EXERCISE PROMPT =>
Though the entries contain pictures, the copy you make should hold only the rest, exactly as written.

*** Opening PROVIDED DATA ***

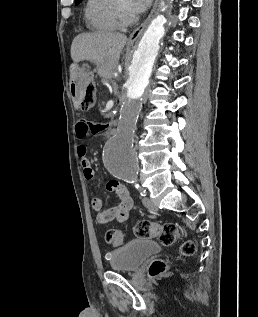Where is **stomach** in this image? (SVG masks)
<instances>
[{
	"mask_svg": "<svg viewBox=\"0 0 258 317\" xmlns=\"http://www.w3.org/2000/svg\"><path fill=\"white\" fill-rule=\"evenodd\" d=\"M128 44H131L130 40H129ZM72 70H73L72 80H76L77 76H81V74H86L85 66H79V64H77V62H75V64H73Z\"/></svg>",
	"mask_w": 258,
	"mask_h": 317,
	"instance_id": "obj_1",
	"label": "stomach"
}]
</instances>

*** Closing PROVIDED DATA ***

ANSWER BOX =>
Where is **stomach** in this image? (SVG masks)
<instances>
[{
	"mask_svg": "<svg viewBox=\"0 0 258 317\" xmlns=\"http://www.w3.org/2000/svg\"><path fill=\"white\" fill-rule=\"evenodd\" d=\"M128 44H131L130 40H129ZM72 70H73L72 80H76L77 76H81V74H86L85 66H79V64H77V62H75V64H73Z\"/></svg>",
	"mask_w": 258,
	"mask_h": 317,
	"instance_id": "obj_1",
	"label": "stomach"
}]
</instances>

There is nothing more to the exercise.